Covilhã, 11 de outubro, de 1873. O presidente da Comissão Executiva Municipal, José Megre Restier convocava uma reunião extraordinária. Após a leitura da última ata, comunicava o assunto a discutir na presente reunião, a organização de um Te –Deum para agradecer a forma como a rainha e príncipes escaparam ao perigo na praia de Cascais.
Um Te-Deum, para quem não sabe, é uma cerimónia litúrgica de ação de graças. Mas o que começou por ser um ato religioso foi-se transformando em manifestação social. Assistir a um Te-Deum era participar civicamente na comemoração de um grande feito ou vitória. E por cá o rei ocupava um lugar especial no coração dos beirões.
Como alguns anos mais tarde se poderia ler no periódico Os Gatos, publicação mensal de Inquérito à vida portuguesa, “O rei ideado pelo beirão fanático é uma espécie de ser mítico, lendário, singular, igual a Deus na força e de forma física incerta ou transmontante, um enorme S. Miguel de espada nua, sobre um grande corcel de sarça flamejante”: Fosse por isso, fosse por Megre Restier ter consciência da importância que era cair nas graças do poder central o Te-Deum foi marcado para o dia 13 do corrente mês, devendo-se convidar as pessoas mais “gradas” seja lá isso o que for, para assistirem e os melhores músicos para o executarem.

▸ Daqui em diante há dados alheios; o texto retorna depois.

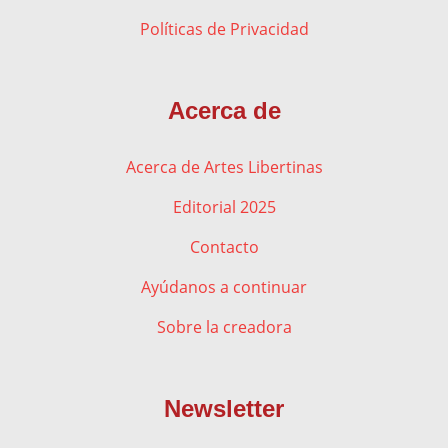
Políticas de Privacidad
Acerca de
Acerca de Artes Libertinas
Editorial 2025
Contacto
Ayúdanos a continuar
Sobre la creadora
Newsletter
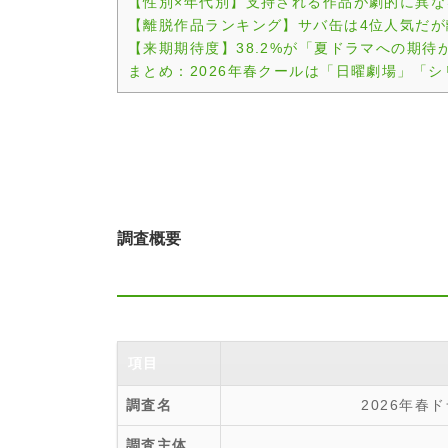
【性別×年代別】支持される作品が劇的に異な
【離脱作品ランキング】サバ缶は4位人気だが
【来期期待度】38.2%が「夏ドラマへの期待
まとめ：2026年春クールは「日曜劇場」「シ
調査概要
項目
調査名
2026年
調査主体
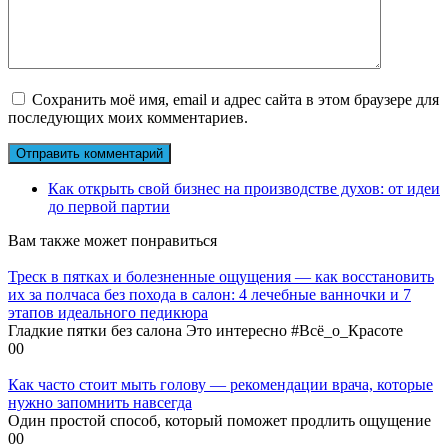
Сохранить моё имя, email и адрес сайта в этом браузере для
последующих моих комментариев.
Как открыть свой бизнес на производстве духов: от идеи
до первой партии
Вам также может понравиться
Треск в пятках и болезненные ощущения — как восстановить
их за полчаса без похода в салон: 4 лечебные ванночки и 7
этапов идеального педикюра
Гладкие пятки без салона Это интересно #Всё_о_Красоте
0
0
Как часто стоит мыть голову — рекомендации врача, которые
нужно запомнить навсегда
Один простой способ, который поможет продлить ощущение
0
0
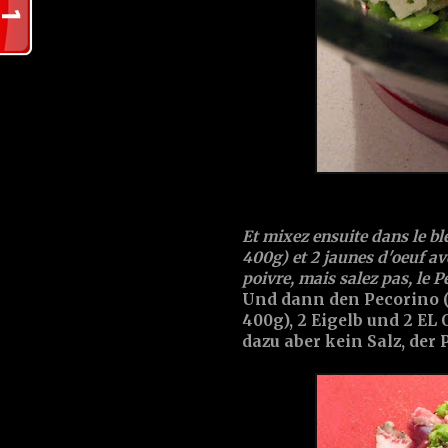
Et mixez ensuite dans le bl
400g) et 2 jaunes d'oeuf av
poivre, mais salez pas, le P
Und dann den Pecorino (
400g), 2 Eigelb und 2 EL
dazu aber kein Salz, der P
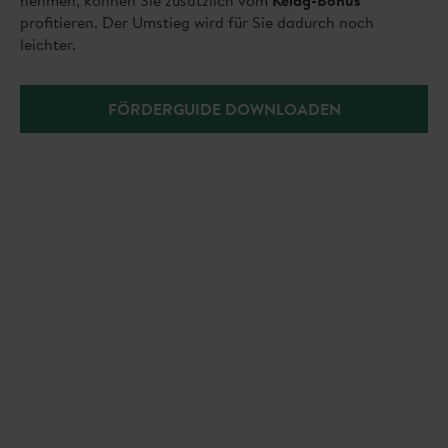
profitieren. Der Umstieg wird für Sie dadurch noch
leichter.
FÖRDERGUIDE DOWNLOADEN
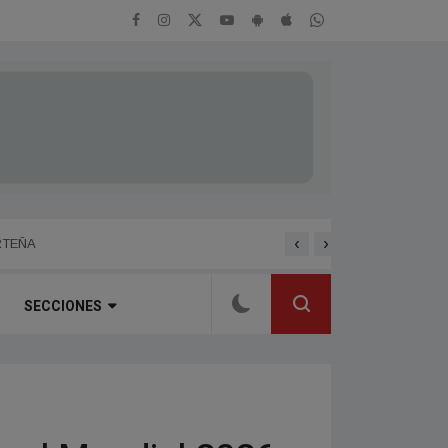
‹
›
ENTREVISTA A HERNAN 
RTEÑA
SECCIONES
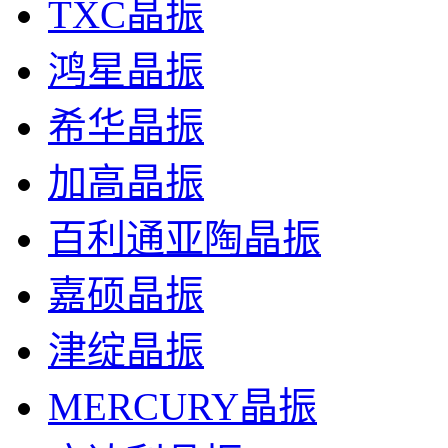
TXC晶振
鸿星晶振
希华晶振
加高晶振
百利通亚陶晶振
嘉硕晶振
津绽晶振
MERCURY晶振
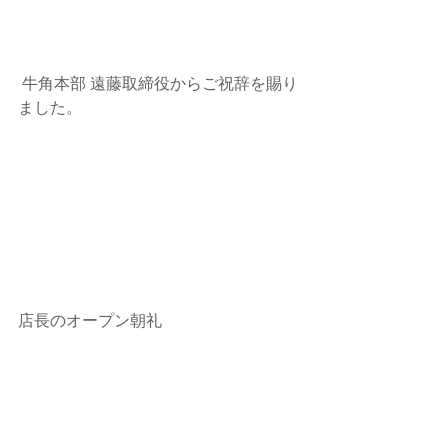
 牛角本部 遠藤取締役からご祝辞を賜り
ました。
店長のオープン朝礼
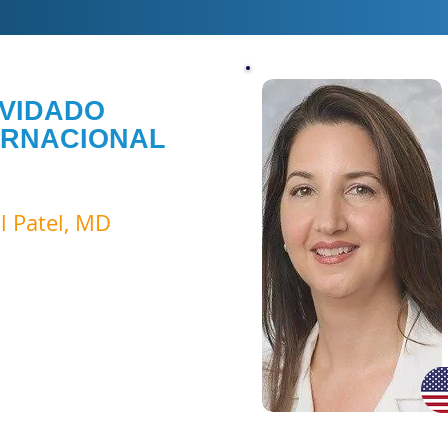
VIDADO
ERNACIONAL
NCIAL CONFIRMADO
l Patel, MD
 Surgeon Head and Neck
 Memorial Sloan Kettering
nter
Professor of
logy at Weill Cornell
llege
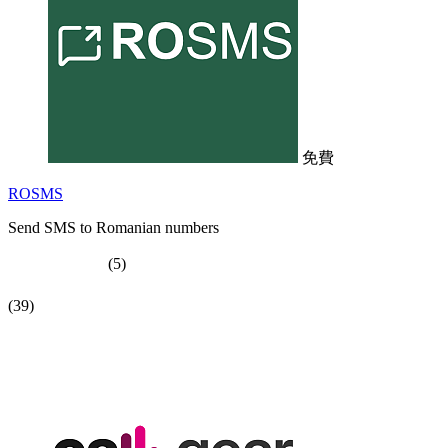
免費
ROSMS
Send SMS to Romanian numbers
(5)
(39)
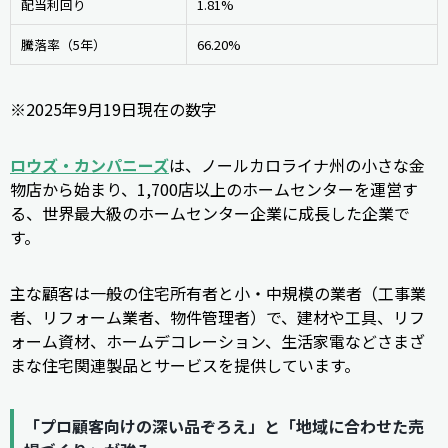
配当利回り
1.81%
騰落率（5年）
66.20%
※2025年9月19日現在の数字
ロウズ・カンパニーズ
は、ノールカロライナ州の小さな金
物店から始まり、1,700店以上のホームセンターを運営す
る、世界最大級のホームセンター企業に成長した企業で
す。
主な顧客は一般の住宅所有者と小・中規模の業者（工事業
者、リフォーム業者、物件管理者）で、建材や工具、リフ
ォーム資材、ホームデコレーション、生活家電などさまざ
まな住宅関連製品とサービスを提供しています。
「プロ顧客向けの深い品ぞろえ」と「地域に合わせた売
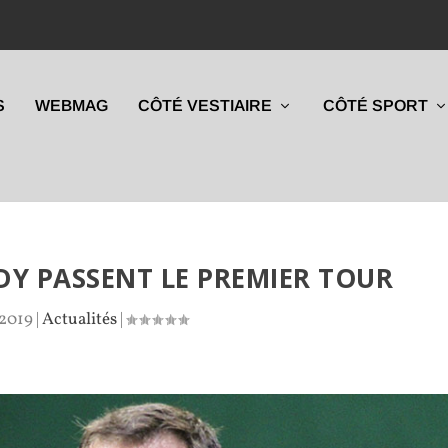
S
WEBMAG
CÔTÉ VESTIAIRE
CÔTÉ SPORT
DY PASSENT LE PREMIER TOUR
 2019
|
Actualités
|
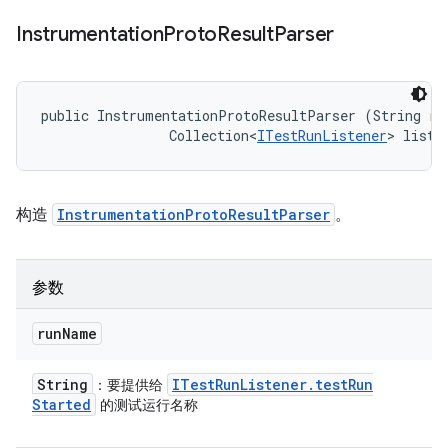
Instrumentation
Proto
Result
Parser
public InstrumentationProtoResultParser (String run
                Collection<
ITestRunListener
> liste
构造
InstrumentationProtoResultParser
。
参数
run
Name
String
ITest
Run
Listener
.
test
Run
：要提供给
Started
的测试运行名称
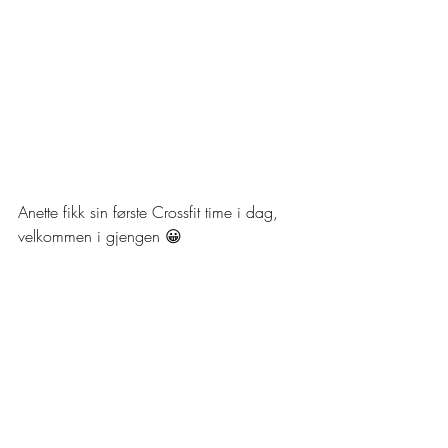
Anette fikk sin første Crossfit time i dag, 
velkommen i gjengen 😀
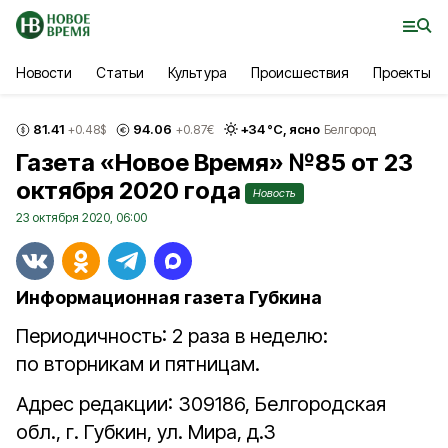
Новости
Статьи
Культура
Происшествия
Проекты
81.41
94.06
+
34
°С,
ясно
+0.48
$
+0.87
€
Белгород
Газета «Новое Время» №85 от 23
октября 2020 года
Новость
23 октября 2020, 06:00
Информационная газета Губкина
Периодичность: 2 раза в неделю:
по вторникам и пятницам.
Адрес редакции: 309186, Белгородская
обл., г. Губкин, ул. Мира, д.3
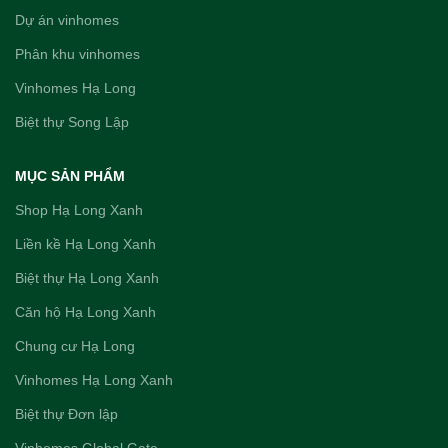
Dự án vinhomes
Phân khu vinhomes
Vinhomes Hạ Long
Biệt thự Song Lập
MỤC SẢN PHẨM
Shop Hạ Long Xanh
Liền kề Hạ Long Xanh
Biệt thự Hạ Long Xanh
Căn hộ Hạ Long Xanh
Chung cư Hạ Long
Vinhomes Hạ Long Xanh
Biệt thự Đơn lập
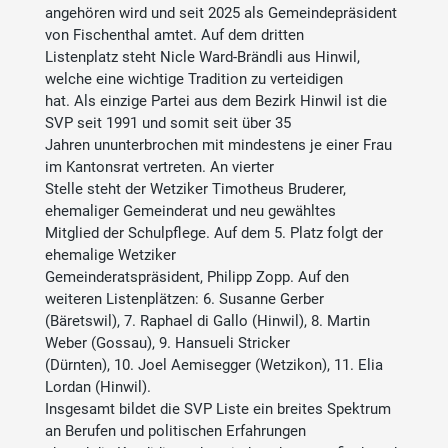
angehören wird und seit 2025 als Gemeindepräsident
von Fischenthal amtet. Auf dem dritten
Listenplatz steht Nicle Ward-Brändli aus Hinwil,
welche eine wichtige Tradition zu verteidigen
hat. Als einzige Partei aus dem Bezirk Hinwil ist die
SVP seit 1991 und somit seit über 35
Jahren ununterbrochen mit mindestens je einer Frau
im Kantonsrat vertreten. An vierter
Stelle steht der Wetziker Timotheus Bruderer,
ehemaliger Gemeinderat und neu gewähltes
Mitglied der Schulpflege. Auf dem 5. Platz folgt der
ehemalige Wetziker
Gemeinderatspräsident, Philipp Zopp. Auf den
weiteren Listenplätzen: 6. Susanne Gerber
(Bäretswil), 7. Raphael di Gallo (Hinwil), 8. Martin
Weber (Gossau), 9. Hansueli Stricker
(Dürnten), 10. Joel Aemisegger (Wetzikon), 11. Elia
Lordan (Hinwil).
Insgesamt bildet die SVP Liste ein breites Spektrum
an Berufen und politischen Erfahrungen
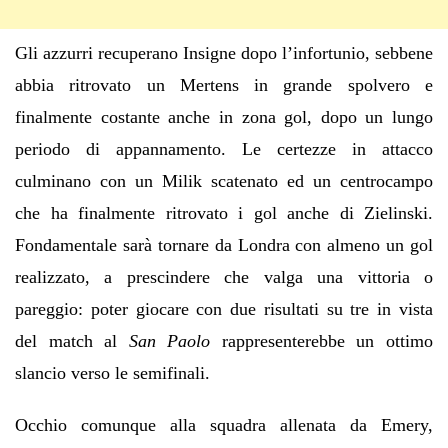
Gli azzurri recuperano Insigne dopo l’infortunio, sebbene
abbia ritrovato un Mertens in grande spolvero e
finalmente costante anche in zona gol, dopo un lungo
periodo di appannamento. Le certezze in attacco
culminano con un Milik scatenato ed un centrocampo
che ha finalmente ritrovato i gol anche di Zielinski.
Fondamentale sarà tornare da Londra con almeno un gol
realizzato, a prescindere che valga una vittoria o
pareggio: poter giocare con due risultati su tre in vista
del match al
San Paolo
rappresenterebbe un ottimo
slancio verso le semifinali.
Occhio comunque alla squadra allenata da Emery,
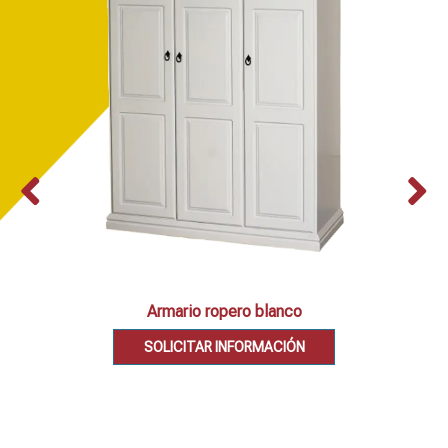
Armario ropero blanco
SOLICITAR INFORMACIÓN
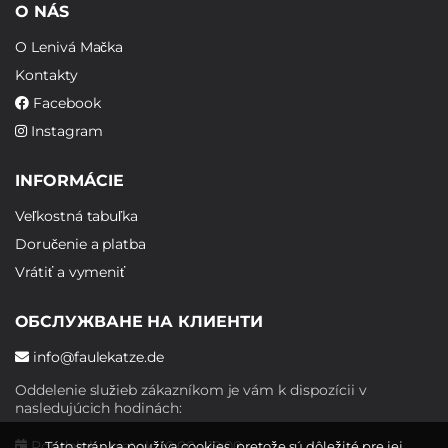
O NÁS
O Lenivá Mačka
Kontakty
Facebook
Instagram
INFORMÁCIE
Veľkostná tabuľka
Doručenie a platba
Vrátiť a vymeniť
ОБСЛУЖВАНЕ НА КЛИЕНТИ
info@faulekatze.de
Oddelenie služieb zákazníkom je vám k dispozícii v
nasledujúcich hodinách:
Pondelok - piatok: 10:00 - 19:00
Táto stránka používa cookies, pretože sú dôležité pre jej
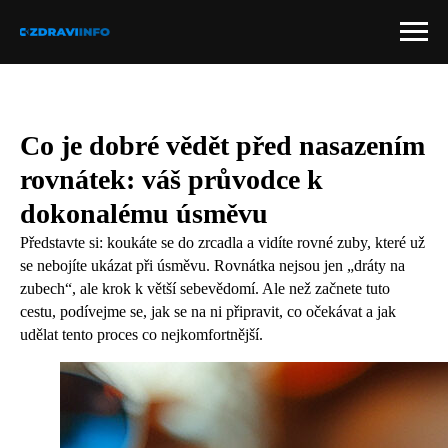
Co je dobré vědět před nasazením
rovnátek: váš průvodce k
dokonalému úsměvu
Představte si: koukáte se do zrcadla a vidíte rovné zuby, které už
se nebojíte ukázat při úsměvu. Rovnátka nejsou jen „dráty na
zubech“, ale krok k větší sebevědomí. Ale než začnete tuto
cestu, podívejme se, jak se na ni připravit, co očekávat a jak
udělat tento proces co nejkomfortnější.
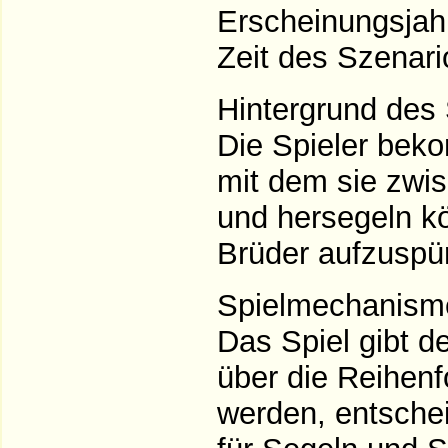
Erscheinungsjah
Zeit des Szenari
Hintergrund des 
Die Spieler beko
mit dem sie zwis
und hersegeln kö
Brüder aufzuspür
Spielmechanism
Das Spiel gibt de
über die Reihenf
werden, entsche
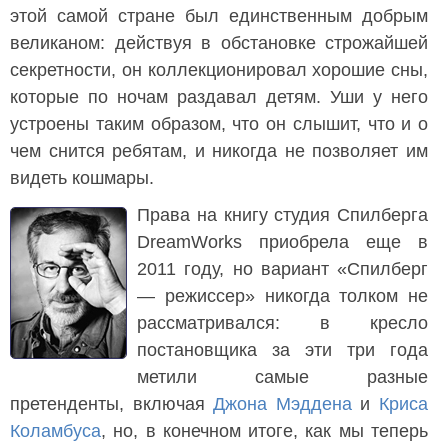
этой самой стране был единственным добрым
великаном: действуя в обстановке строжайшей
секретности, он коллекционировал хорошие сны,
которые по ночам раздавал детям. Уши у него
устроены таким образом, что он слышит, что и о
чем снится ребятам, и никогда не позволяет им
видеть кошмары.
Права на книгу студия Спилберга
DreamWorks приобрела еще в
2011 году, но вариант «Спилберг
— режиссер» никогда толком не
рассматривался: в кресло
постановщика за эти три года
метили самые разные
претенденты, включая
Джона Мэддена
и
Криса
Коламбуса
, но, в конечном итоге, как мы теперь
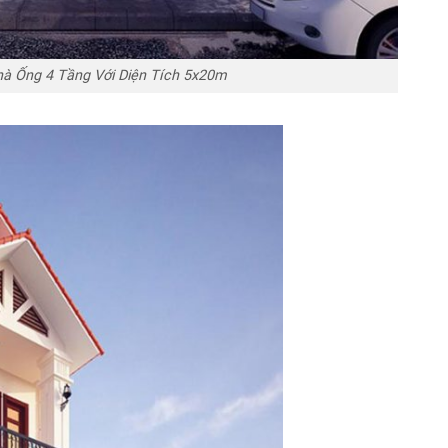
à Ống 4 Tầng Với Diện Tích 5x20m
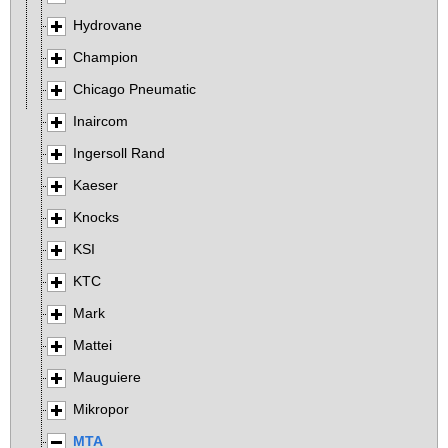
Hydrovane
Champion
Chicago Pneumatic
Inaircom
Ingersoll Rand
Kaeser
Knocks
KSI
KTC
Mark
Mattei
Mauguiere
Mikropor
MTA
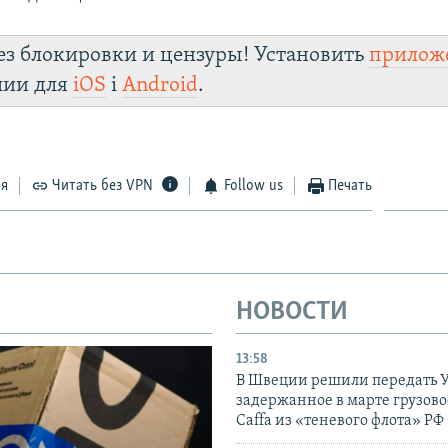
ез блокировки и цензуры! Установить
прилож
лии для
iOS
і
Android
.
ся
Читать без VPN
Follow us
Печать
НОВОСТИ
13:58
В Швеции решили передать 
задержанное в марте грузово
Caffa из «теневого флота» РФ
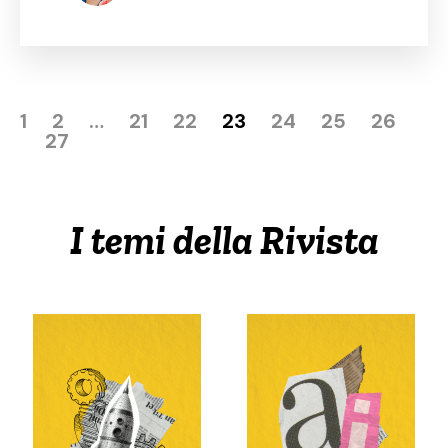
1
2
…
21
22
23
24
25
26
27
I temi della Rivista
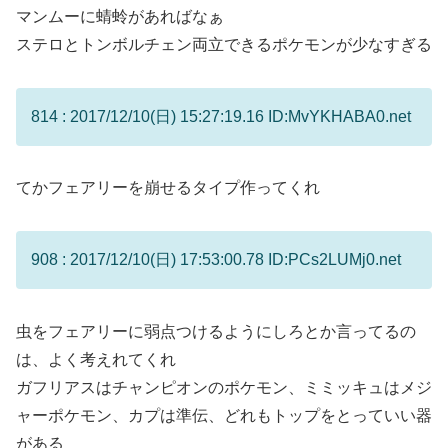
マンムーに蜻蛉があればなぁ
ステロとトンボルチェン両立できるポケモンが少なすぎる
814 : 2017/12/10(日) 15:27:19.16 ID:MvYKHABA0.net
てかフェアリーを崩せるタイプ作ってくれ
908 : 2017/12/10(日) 17:53:00.78 ID:PCs2LUMj0.net
虫をフェアリーに弱点つけるようにしろとか言ってるの
は、よく考えれてくれ
ガフリアスはチャンピオンのポケモン、ミミッキュはメジ
ャーポケモン、カプは準伝、どれもトップをとっていい器
がある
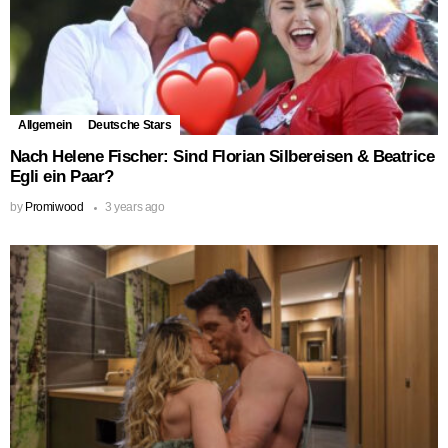
Allgemein
Deutsche Stars
Nach Helene Fischer: Sind Florian Silbereisen & Beatrice
Egli ein Paar?
by
Promiwood
3 years ago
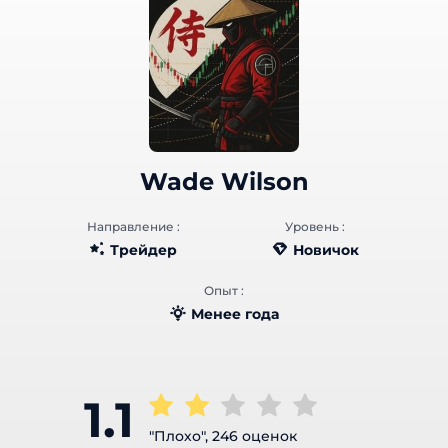
Wade Wilson
Направление :
Уровень :
Трейдер
Новичок
Опыт :
Менее года
1.1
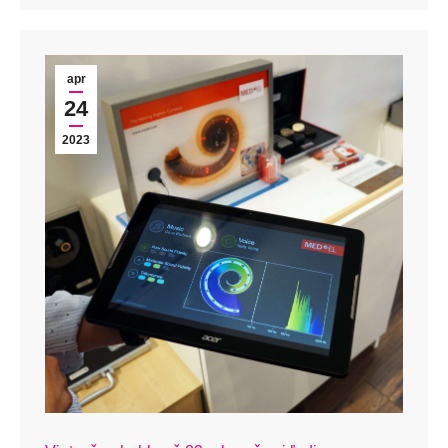
apr
24
2023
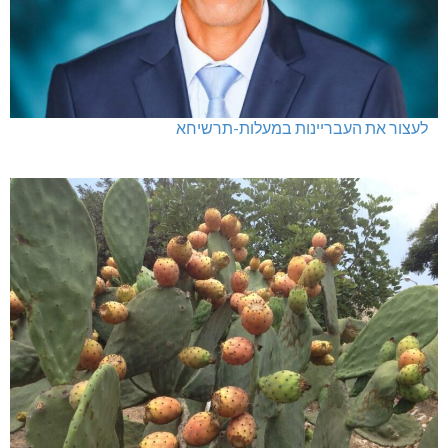
לעצור את העבריינות במעלות-תרשיחא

Mas a esta altura já o paciente leitor estará desejoso de saber o que se passou em Cascais. Foi no dia 3 de outubro, desse ano, de 1873 após uns dias de intensa chuva. O dia amanhecia solarengo convidando ao disfrute da agradável brisa que soprava do mar. A rainha D. Maria Pia e os dois príncipes, ainda crianças, D. Carlos e D. Afonso empreenderam uma caminhada à beira mar, apreciando um oceano encrespado que furioso se atirava contra as rochas. Na zona do Mexilhoeiro, desceram até à água por uma espécie de buraco entre o farol da Guia e a Boca do Inferno. Num piscar de olhos, uma onda arrebatou os príncipes. A rainha não pensou duas vezes, atirou-se à água e vendo D. Afonso a esbracejar consegue segurá-lo, grita por D. Carlos que se abraça à mãe e ao irmão. Estavam juntos, mas o vento e a água gelada batiam-lhes nos corpos doloridos, congelando-lhes os sentidos. A rainha não abria mão dos filhos apesar da sensação de derrota que dela se apoderava, ao imaginar que, em breve, seriam empurrados pela corrente e estraçalhados contra as rochas. Eis que o milagre acontece, o ajudante de faroleiro, António de Almeida Neves ao presenciar a cena atira-se também ele à água, conseguindo resgatar a família real. Seria recompensado, por D. Luís I, com a Ordem de Torre e Espada e por D. Maria com a pensão de 4 libras por mês. Já D. Maria era aclamada como heroína nacional, as Cortes agraciaram-na com a medalha de Mérito, Filantropia e Generosidade ainda que a oposição argumentasse que nunca ninguém duvidaria do amor de mãe e que premiá-la com uma medalha era reduzir o seu valor.
Por cá, no dia 17 de outubro de 1873, numa nova reunião da Comissão Executiva Municipal leu-se o ofício que deveria ser enviado a Sua Majestade informando-o da realização do Te-Deum e felicitando-o pelo sucesso do salvamento da rainha e príncipes “O Município da Covilhã intérprete fiel aos sentimentos de todos os seus constituintes vem jubiloso felicitar Vossa Majestade por ter a Divina Providência salvo a vida de Sua Majestade, a Rainha e dos príncipes”.